With reference to FIG. 6, yet another version permitting detection of the out-of-round is shown. The disc (12) includes a track (14) provided with coding cells with diffraction holograms permitting absolute angular detection in one rotation. Other coding cells (15) are distributed around the periphery of the disc and permit radial coding permitting measurement of the out-of-round. These identical coding cells (15) also include a diffraction hologram, diffracting the incident beam (11) into aligned light spots. Modulation in the form of stripes (16) modulates this signal, according to the relative position of the incident beam (11) and the cell (15), by rotation of the alignment of the spots of axis situated at the centre of the light spot of order 0. The diaphragm (17) so delimits the incident beam (11) that, depending on the amplitude of the out-of-round, the collimated beam has a position which varies relative to the said stripes (16). Monitoring of the displacement of one of the spots (preferably of order greater than or equal to 1) permits evaluation of the said out-of-round. Strictly speaking, this spot performs a rotation, which can however be assimilated to a translation on the scale of the cell (15) and of the corresponding relative displacement of the collimated incident beam (11). A specific photodetector (not shown) is provided to measure the corresponding radial displacement.

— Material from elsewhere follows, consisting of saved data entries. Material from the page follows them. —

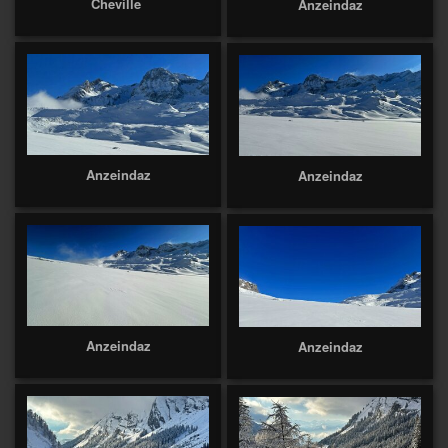
Cheville
Anzeindaz
Anzeindaz
Anzeindaz
Anzeindaz
Anzeindaz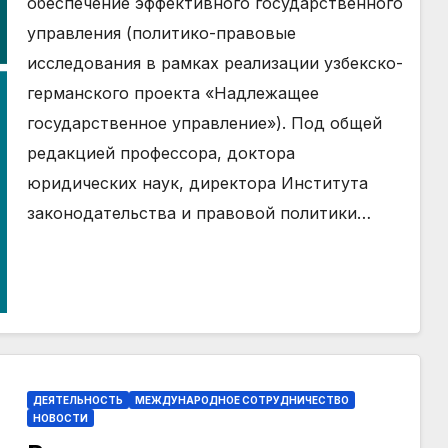
обеспечение эффективного государственного
исследования в рамках
управления (политико-правовые
реализации узбекско-
исследования в рамках реализации узбекско-
германского проекта
германского проекта «Надлежащее
государственное управление»). Под общей
«Надлежащее государственное
редакцией профессора, доктора
управление»)
юридических наук, директора Института
законодательства и правовой политики…
ДЕЯТЕЛЬНОСТЬ
МЕЖДУНАРОДНОЕ СОТРУДНИЧЕСТВО
НОВОСТИ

Instead of a hologram, these cells (15) could include a grating.

Generally, the examples cited above must not be considered as limiting to the invention.

Claims

1. A process for detection of out-of-round by an angle sensor including a disc supporting angle coding means rigidly attached to a rotating shaft and two fixed optical system including a coherent light source emitting a beam interfering with the angle coding means of the support disc in order to code its angular position, a diaphragm delimiting the said beam before interference and a photodetector of the modulated beam after interference, wherein said two optical systems arranged at 90° from each other; said process comprising the following steps: measurement of the angles x1(t) and x2(t) by the two optical systems at the instant t;calculation of (x1(t)+x2(t)−90°+ξ)/2 where ξ represents the positioning error between the two optical systems.